[Transcribed page contents]
════════════════════

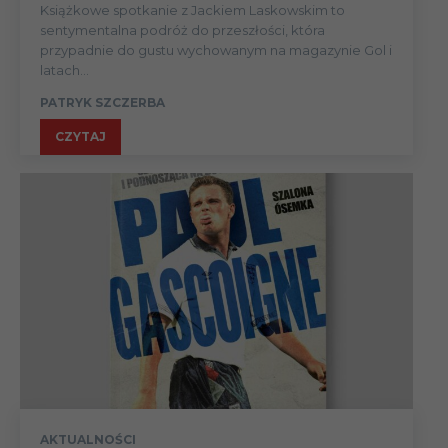
Książkowe spotkanie z Jackiem Laskowskim to
sentymentalna podróż do przeszłości, która
przypadnie do gustu wychowanym na magazynie Gol i
latach...
PATRYK SZCZERBA
CZYTAJ
AKTUALNOŚCI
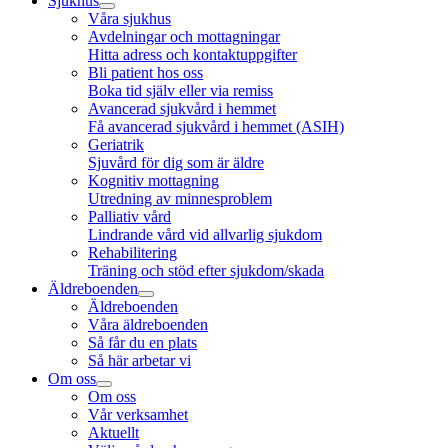
Sjukhus
Våra sjukhus
Avdelningar och mottagningar
Hitta adress och kontaktuppgifter
Bli patient hos oss
Boka tid själv eller via remiss
Avancerad sjukvård i hemmet
Få avancerad sjukvård i hemmet (ASIH)
Geriatrik
Sjuvård för dig som är äldre
Kognitiv mottagning
Utredning av minnesproblem
Palliativ vård
Lindrande vård vid allvarlig sjukdom
Rehabilitering
Träning och stöd efter sjukdom/skada
Äldreboenden
Äldreboenden
Våra äldreboenden
Så får du en plats
Så här arbetar vi
Om oss
Om oss
Vår verksamhet
Aktuellt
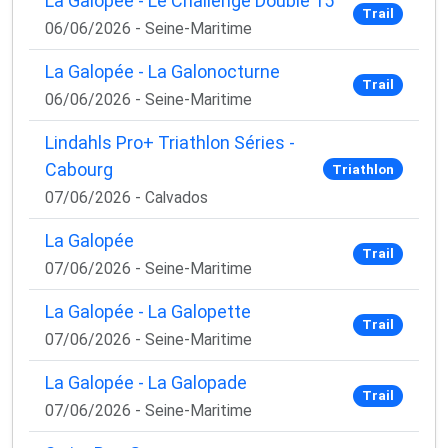
La Galopée - Le Challenge Double 15
Trail
06/06/2026 - Seine-Maritime
La Galopée - La Galonocturne
Trail
06/06/2026 - Seine-Maritime
Lindahls Pro+ Triathlon Séries -
Cabourg
Triathlon
07/06/2026 - Calvados
La Galopée
Trail
07/06/2026 - Seine-Maritime
La Galopée - La Galopette
Trail
07/06/2026 - Seine-Maritime
La Galopée - La Galopade
Trail
07/06/2026 - Seine-Maritime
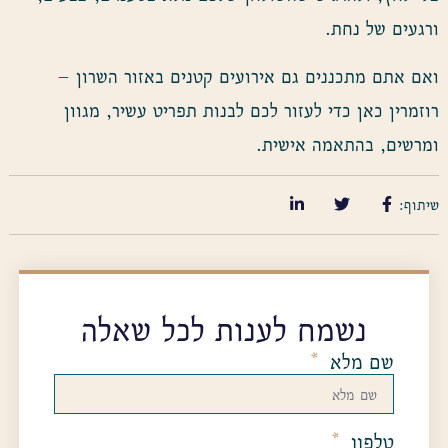
ורגעים של נחת.
ואם אתם מתכננים גם אירועים קטנים באזור השרון –
רוזמרין כאן כדי לעזור לכם לבנות תפריט עשיר, מגוון
ומרשים, בהתאמה אישית.
שיתוף:
נשמח לענות לכל שאלה
שם מלא
טלפון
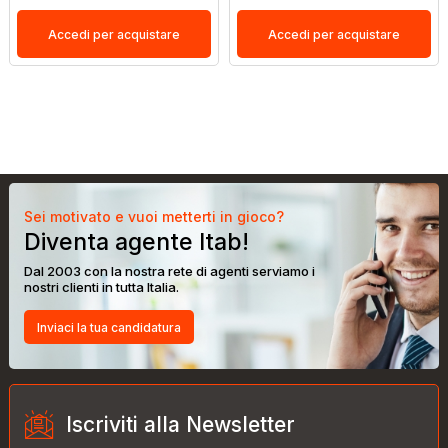
Accedi per acquistare
Accedi per acquistare
Sei motivato e vuoi metterti in gioco?
Diventa agente Itab!
Dal 2003 con la nostra rete di agenti serviamo i
nostri clienti in tutta Italia.
Inviaci la tua candidatura
Iscriviti alla Newsletter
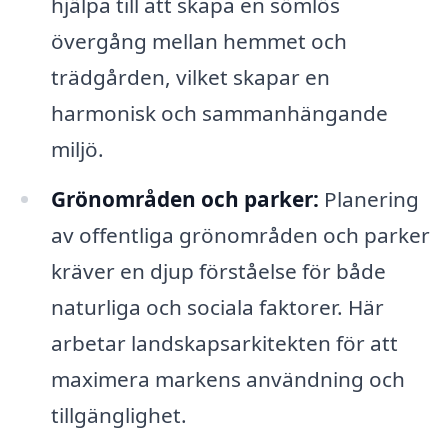
hjälpa till att skapa en sömlös
övergång mellan hemmet och
trädgården, vilket skapar en
harmonisk och sammanhängande
miljö.
Grönområden och parker:
Planering
av offentliga grönområden och parker
kräver en djup förståelse för både
naturliga och sociala faktorer. Här
arbetar landskapsarkitekten för att
maximera markens användning och
tillgänglighet.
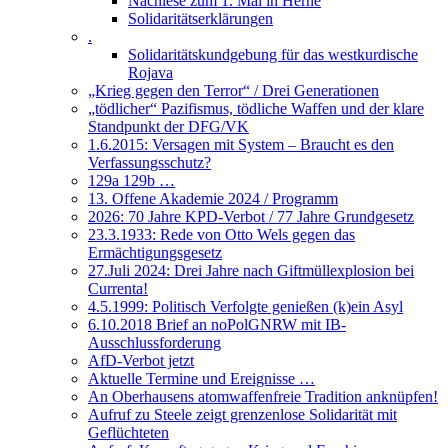
Nachlese zum 1. Mai in Herne
Solidaritätserklärungen
.
Solidaritätskundgebung für das westkurdische
Rojava
„Krieg gegen den Terror“ / Drei Generationen
„tödlicher“ Pazifismus, tödliche Waffen und der klare
Standpunkt der DFG/VK
1.6.2015: Versagen mit System – Braucht es den
Verfassungsschutz?
129a 129b …
13. Offene Akademie 2024 / Programm
2026: 70 Jahre KPD-Verbot / 77 Jahre Grundgesetz
23.3.1933: Rede von Otto Wels gegen das
Ermächtigungsgesetz
27.Juli 2024: Drei Jahre nach Giftmüllexplosion bei
Currenta!
4.5.1999: Politisch Verfolgte genießen (k)ein Asyl
6.10.2018 Brief an noPolGNRW mit IB-
Ausschlussforderung
AfD-Verbot jetzt
Aktuelle Termine und Ereignisse …
An Oberhausens atomwaffenfreie Tradition anknüpfen!
Aufruf zu Steele zeigt grenzenlose Solidarität mit
Geflüchteten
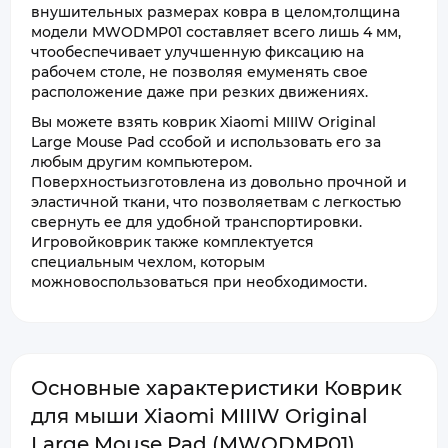
внушительных размерах ковра в целом,толщина
модели MWODMP01 составляет всего лишь 4 мм,
чтообеспечивает улучшенную фиксацию на
рабочем столе, не позволяя емуменять свое
расположение даже при резких движениях.
Вы можете взять коврик Xiaomi MIIIW Original
Large Mouse Pad ссобой и использовать его за
любым другим компьютером.
Поверхностьизготовлена из довольно прочной и
эластичной ткани, что позволяетвам с легкостью
свернуть ее для удобной транспортировки.
Игровойковрик также комплектуется
специальным чехлом, которым
можновоспользоваться при необходимости.
Основные характеристики Коврик
для мыши Xiaomi MIIIW Original
Large Mouse Pad (MWODMP01)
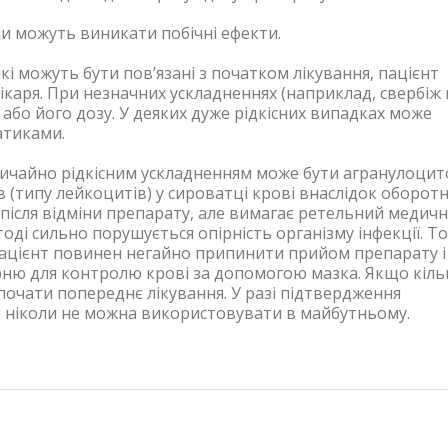
и можуть виникати побічні ефекти.
кі можуть бути пов’язані з початком лікування, пацієнт
аря. При незначних ускладненнях (наприклад, свербіж 
 або його дозу. У деяких дуже рідкісних випадках може
атиками.
вичайно рідкісним ускладненням може бути агранулоцит
 (типу лейкоцитів) у сироватці крові внаслідок оборотн
є після відміни препарату, але вимагає ретельний медич
тоді сильно порушується опірність організму інфекції. Т
 пацієнт повинен негайно припинити прийом препарату і
арню для контролю крові за допомогою мазка. Якщо кіль
зпочати попереднє лікування. У разі підтвердження
е ніколи не можна використовувати в майбутньому.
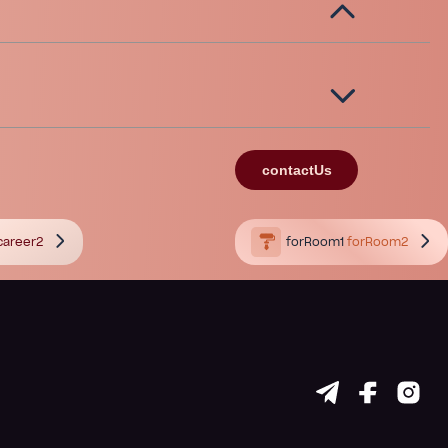
contactUs
career2
forRoom1
forRoom2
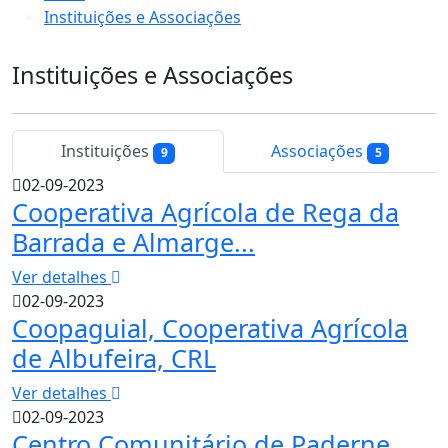
Instituições e Associações
Instituições e Associações
Instituições
Associações
9
5
02-09-2023
Cooperativa Agrícola de Rega da
Barrada e Almarge...
Ver detalhes
02-09-2023
Coopaguial, Cooperativa Agrícola
de Albufeira, CRL
Ver detalhes
02-09-2023
Centro Comunitário de Paderne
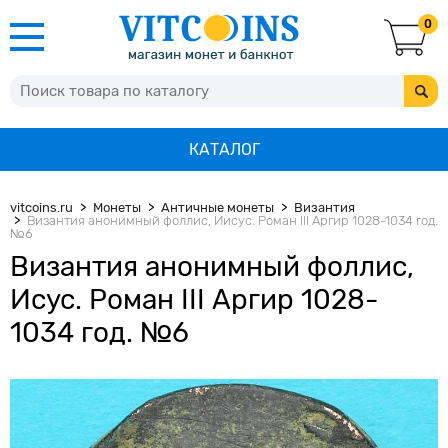
0
КАТАЛОГ
vitcoins.ru
Монеты
Античные монеты
Византия
Византия анонимный фоллис, Иисус. Роман III Аргир 1028-1034 год.
№6
Византия анонимный фоллис,
Исус. Роман III Аргир 1028-
1034 год. №6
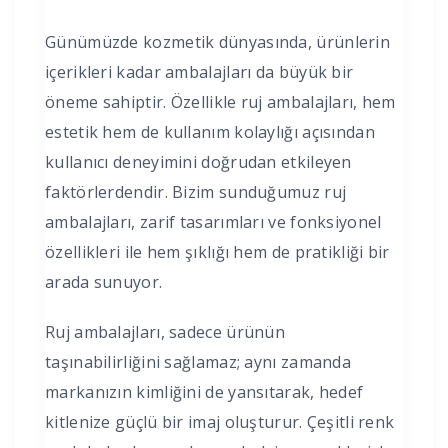
Günümüzde kozmetik dünyasında, ürünlerin
içerikleri kadar ambalajları da büyük bir
öneme sahiptir. Özellikle ruj ambalajları, hem
estetik hem de kullanım kolaylığı açısından
kullanıcı deneyimini doğrudan etkileyen
faktörlerdendir. Bizim sunduğumuz ruj
ambalajları, zarif tasarımları ve fonksiyonel
özellikleri ile hem şıklığı hem de pratikliği bir
arada sunuyor.
Ruj ambalajları, sadece ürünün
taşınabilirliğini sağlamaz; aynı zamanda
markanızın kimliğini de yansıtarak, hedef
kitlenize güçlü bir imaj oluşturur. Çeşitli renk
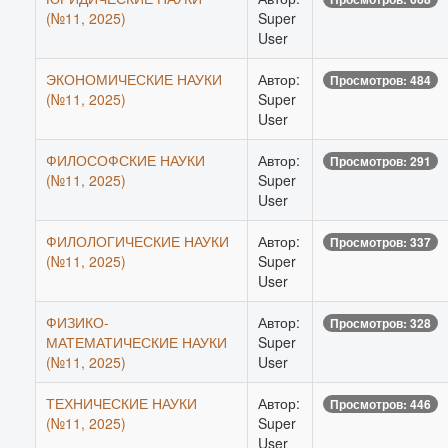
(№11, 2025)
Super
User
ЭКОНОМИЧЕСКИЕ НАУКИ
Автор:
Просмотров: 484
(№11, 2025)
Super
User
ФИЛОСОФСКИЕ НАУКИ
Автор:
Просмотров: 291
(№11, 2025)
Super
User
ФИЛОЛОГИЧЕСКИЕ НАУКИ
Автор:
Просмотров: 337
(№11, 2025)
Super
User
ФИЗИКО-
Автор:
Просмотров: 328
МАТЕМАТИЧЕСКИЕ НАУКИ
Super
(№11, 2025)
User
ТЕХНИЧЕСКИЕ НАУКИ
Автор:
Просмотров: 446
(№11, 2025)
Super
User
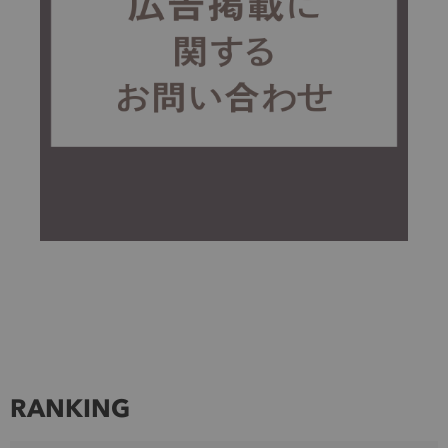
RANKING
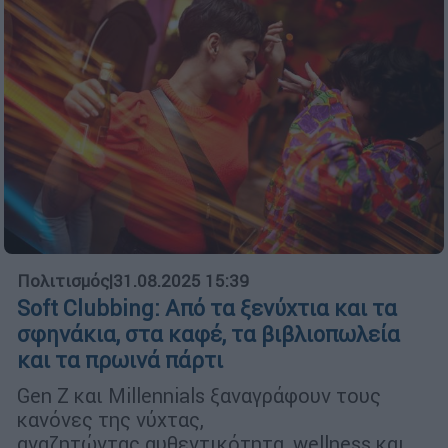
Πολιτισμός
|
31.08.2025 15:39
Soft Clubbing: Από τα ξενύχτια και τα
σφηνάκια, στα καφέ, τα βιβλιοπωλεία
και τα πρωινά πάρτι
Gen Z και Millennials ξαναγράφουν τους
κανόνες της νύχτας,
αναζητώντας αυθεντικότητα, wellness και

════════════════════

**EXERCISE OBJECTIVE:** Print verbatim every line above, apart from the pictures.

**ANSWER SPACE:**
Książkowe spotkanie z Jackiem Laskowskim to
sentymentalna podróż do przeszłości, która
przypadnie do gustu wychowanym na magazynie Gol i
latach...
PATRYK SZCZERBA
CZYTAJ
AKTUALNOŚCI
Sjukhus
Våra sjukhus
Avdelningar och mottagningar
Hitta adress och kontaktuppgifter
Bli patient hos oss
Boka tid själv eller via remiss
Avancerad sjukvård i hemmet
Få avancerad sjukvård i hemmet (ASIH)
Geriatrik
Sjuvård för dig som är äldre
Kognitiv mottagning
Utredning av minnesproblem
Palliativ vård
Lindrande vård vid allvarlig sjukdom
Rehabilitering
Träning och stöd efter sjukdom/skada
Äldreboenden
Äldreboenden
Våra äldreboenden
Så får du en plats
Så här arbetar vi
Om oss
Om oss
Vår verksamhet
Aktuellt
La Galopée - Le Challenge Double 15
Trail
06/06/2026 - Seine-Maritime
La Galopée - La Galonocturne
Trail
06/06/2026 - Seine-Maritime
Lindahls Pro+ Triathlon Séries -
Cabourg
Triathlon
07/06/2026 - Calvados
La Galopée
Trail
07/06/2026 - Seine-Maritime
La Galopée - La Galopette
Trail
07/06/2026 - Seine-Maritime
La Galopée - La Galopade
Trail
07/06/2026 - Seine-Maritime
ורגעים של נחת.
ואם אתם מתכננים גם אירועים קטנים באזור השרון –
רוזמרין כאן כדי לעזור לכם לבנות תפריט עשיר, מגוון
ומרשים, בהתאמה אישית.
שיתוף:
נשמח לענות לכל שאלה
שם מלא
טלפון
Accedi per acquistare
Accedi per acquistare
Sei motivato e vuoi metterti in gioco?
Diventa agente Itab!
Dal 2003 con la nostra rete di agenti serviamo i
nostri clienti in tutta Italia.
Inviaci la tua candidatura
Iscriviti alla Newsletter
hjälpa till att skapa en sömlös
övergång mellan hemmet och
trädgården, vilket skapar en
harmonisk och sammanhängande
miljö.
Grönområden och parker:
Planering
av offentliga grönområden och parker
kräver en djup förståelse för både
naturliga och sociala faktorer. Här
arbetar landskapsarkitekten för att
maximera markens användning och
tillgänglighet.
Nachlese zum 1. Mai in Herne
Solidaritätserklärungen
.
Solidaritätskundgebung für das westkurdische
Rojava
„Krieg gegen den Terror“ / Drei Generationen
„tödlicher“ Pazifismus, tödliche Waffen und der klare
Standpunkt der DFG/VK
1.6.2015: Versagen mit System – Braucht es den
Verfassungsschutz?
129a 129b …
13. Offene Akademie 2024 / Programm
2026: 70 Jahre KPD-Verbot / 77 Jahre Grundgesetz
23.3.1933: Rede von Otto Wels gegen das
Ermächtigungsgesetz
27.Juli 2024: Drei Jahre nach Giftmüllexplosion bei
Currenta!
4.5.1999: Politisch Verfolgte genießen (k)ein Asyl
6.10.2018 Brief an noPolGNRW mit IB-
Ausschlussforderung
AfD-Verbot jetzt
Aktuelle Termine und Ereignisse …
An Oberhausens atomwaffenfreie Tradition anknüpfen!
Aufruf zu Steele zeigt grenzenlose Solidarität mit
Geflüchteten
внушительных размерах ковра в целом,толщина
модели MWODMP01 составляет всего лишь 4 мм,
чтообеспечивает улучшенную фиксацию на
рабочем столе, не позволяя емуменять свое
расположение даже при резких движениях.
Вы можете взять коврик Xiaomi MIIIW Original
Large Mouse Pad ссобой и использовать его за
любым другим компьютером.
Поверхностьизготовлена из довольно прочной и
эластичной ткани, что позволяетвам с легкостью
свернуть ее для удобной транспортировки.
Игровойковрик также комплектуется
специальным чехлом, которым
можновоспользоваться при необходимости.
Основные характеристики Коврик
для мыши Xiaomi MIIIW Original
Large Mouse Pad (MWODMP01)
и можуть виникати побічні ефекти.
кі можуть бути пов’язані з початком лікування, пацієнт
аря. При незначних ускладненнях (наприклад, свербіж 
 або його дозу. У деяких дуже рідкісних випадках може
атиками.
вичайно рідкісним ускладненням може бути агранулоцит
 (типу лейкоцитів) у сироватці крові внаслідок оборотн
є після відміни препарату, але вимагає ретельний медич
тоді сильно порушується опірність організму інфекції. Т
 пацієнт повинен негайно припинити прийом препарату і
арню для контролю крові за допомогою мазка. Якщо кіль
зпочати попереднє лікування. У разі підтвердження
е ніколи не можна використовувати в майбутньому.
contactUs
career2
forRoom1
forRoom2
Instituições e Associações
Instituições e Associações
Instituições
Associações
9
5
02-09-2023
Cooperativa Agrícola de Rega da
Barrada e Almarge...
Ver detalhes
02-09-2023
Coopaguial, Cooperativa Agrícola
de Albufeira, CRL
Ver detalhes
02-09-2023
Centro Comunitário de Paderne
0
КАТАЛОГ
vitcoins.ru
Монеты
Античные монеты
Византия
Византия анонимный фоллис, Иисус. Роман III Аргир 1028-1034 год.
№6
Византия анонимный фоллис,
Исус. Роман III Аргир 1028-
1034 год. №6
Günümüzde kozmetik dünyasında, ürünlerin
içerikleri kadar ambalajları da büyük bir
öneme sahiptir. Özellikle ruj ambalajları, hem
estetik hem de kullanım kolaylığı açısından
kullanıcı deneyimini doğrudan etkileyen
faktörlerdendir. Bizim sunduğumuz ruj
ambalajları, zarif tasarımları ve fonksiyonel
özellikleri ile hem şıklığı hem de pratikliği bir
arada sunuyor.
Ruj ambalajları, sadece ürünün
taşınabilirliğini sağlamaz; aynı zamanda
markanızın kimliğini de yansıtarak, hedef
kitlenize güçlü bir imaj oluşturur. Çeşitli renk
(№11, 2025)
Super
User
ЭКОНОМИЧЕСКИЕ НАУКИ
Автор:
Просмотров: 484
(№11, 2025)
Super
User
ФИЛОСОФСКИЕ НАУКИ
Автор:
Просмотров: 291
(№11, 2025)
Super
User
ФИЛОЛОГИЧЕСКИЕ НАУКИ
Автор:
Просмотров: 337
(№11, 2025)
Super
User
ФИЗИКО-
Автор:
Просмотров: 328
МАТЕМАТИЧЕСКИЕ НАУКИ
Super
(№11, 2025)
User
ТЕХНИЧЕСКИЕ НАУКИ
Автор:
Просмотров: 446
(№11, 2025)
Super
User
RANKING
Πολιτισμός
|
31.08.2025 15:39
Soft Clubbing: Από τα ξενύχτια και τα
σφηνάκια, στα καφέ, τα βιβλιοπωλεία
και τα πρωινά πάρτι
Gen Z και Millennials ξαναγράφουν τους
κανόνες της νύχτας,
αναζητώντας αυθεντικότητα, wellness και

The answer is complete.